Doch die Entwicklung läuft. In der Zukunft könnten E-Fuels günstiger werden als normaler Treibstoff, so Experte Ueckerdt. Die Forscher haben in ihrer Analyse auch ein Szenario durchgespielt, in dem sie davon ausgingen, dass sich E-Fuels ähnlich entwickeln wie einst Photovoltaik - die ist in Sachen Energie-Technologien bisher der Wachstumschampion von 40 bis 70 Prozent pro Jahr. Doch selbst dann würde es nur für die Hälfte der unverzichtbaren Nachfrage reichen.
Klientel- und Lobbypolitik der FDP?
Diese Analyse trifft damit auf eine aktuelle Debatte: Die EU will beschließen, dass ab 2035 gar keine Verbrenner mehr zugelassen werden. Das will Bundesverkehrsminister Volker Wissing (FDP) verhindern und droht in Brüssel mit einem Veto Deutschlands. Auch Bundeskanzler Olaf Scholz (SPD) hat zuletzt die EU-Kommission aufgefordert, einen Vorschlag vorzulegen, wonach synthetische Kraftstoffe in Autos nach 2035 genutzt werden dürfen. Genau dies hat die FDP auch im Koalitionsvertrag der Ampel-Regierung verankert.
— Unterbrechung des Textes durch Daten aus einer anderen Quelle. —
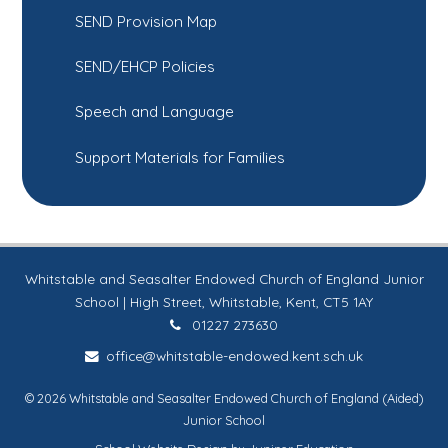
SEND Provision Map
SEND/EHCP Policies
Speech and Language
Support Materials for Families
Whitstable and Seasalter Endowed Church of England Junior
School | High Street, Whitstable, Kent, CT5 1AY
01227 273630
office@whitstable-endowed.kent.sch.uk
© 2026 Whitstable and Seasalter Endowed Church of England (Aided)
Junior School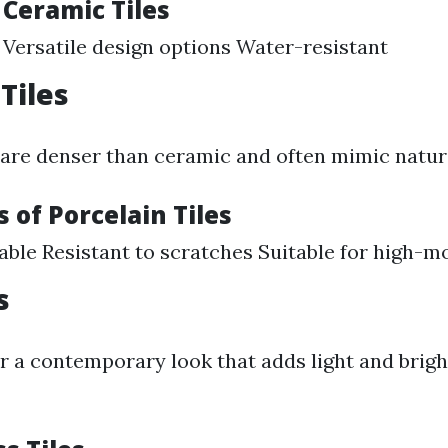
 Ceramic Tiles
 Versatile design options Water-resistant
Tiles
s are denser than ceramic and often mimic natur
 of Porcelain Tiles
able Resistant to scratches Suitable for high-m
s
er a contemporary look that adds light and brig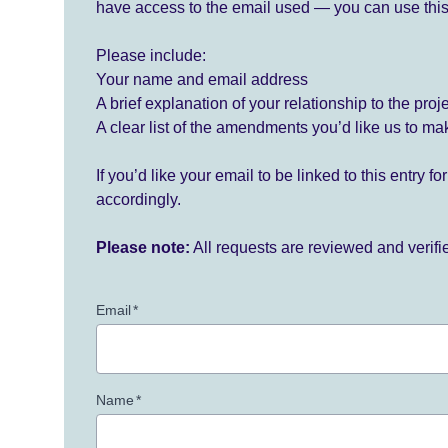
have access to the email used — you can use this
Please include:
Your name and email address
A brief explanation of your relationship to the proj
A clear list of the amendments you’d like us to ma
If you’d like your email to be linked to this entry 
accordingly.
Please note:
All requests are reviewed and verif
Email
*
Name
*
Als Grund für dieses Pochen auf die Vereinbarung sieht Doris Fuchs von der Westfälischen Wilhelms-Universität Münster zum einen, dass die FDP immer noch sehr nah an der Autoindustrie sei. "Zum anderen hat sie, glaube ich, verstanden, dass sie hier zwei Bevölkerungsgruppen erreicht", so die Professorin für Internationale Beziehungen und Nachhaltige Entwicklung. Das sei zum einen das normale FDP-Klientel wie etwa "der Porsche-Fahrer". Doch es gehe auch um die Menschen mit weniger Geld. "Die vielleicht auf dem Land wohnen und die sich fragen, wie dann in Zukunft Mobilität für sie denn überhaupt noch gehen wird."